Below are records; transcribe only the line with "and practice them. We can show" and those after it, through the last line, without any change.

Data excerpts:
________________________________________
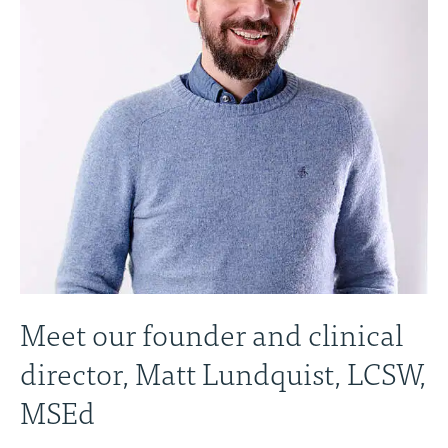
Meet our founder and clinical
director, Matt Lundquist, LCSW,
MSEd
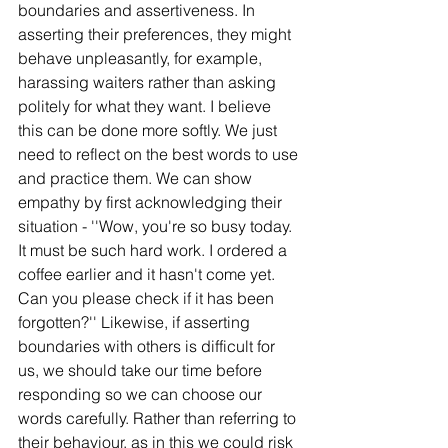
boundaries and assertiveness. In 
asserting their preferences, they might 
behave unpleasantly, for example, 
harassing waiters rather than asking 
politely for what they want. I believe 
this can be done more softly. We just 
need to reflect on the best words to use 
and practice them. We can show 
empathy by first acknowledging their 
situation - ''Wow, you're so busy today. 
It must be such hard work. I ordered a 
coffee earlier and it hasn't come yet. 
Can you please check if it has been 
forgotten?'' Likewise, if asserting 
boundaries with others is difficult for 
us, we should take our time before 
responding so we can choose our 
words carefully. Rather than referring to 
their behaviour, as in this we could risk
________________________________________
### Answer section
and practice them. We can show 
empathy by first acknowledging their 
situation - ''Wow, you're so busy today. 
It must be such hard work. I ordered a 
coffee earlier and it hasn't come yet. 
Can you please check if it has been 
forgotten?'' Likewise, if asserting 
boundaries with others is difficult for 
us, we should take our time before 
responding so we can choose our 
words carefully. Rather than referring to 
their behaviour, as in this we could risk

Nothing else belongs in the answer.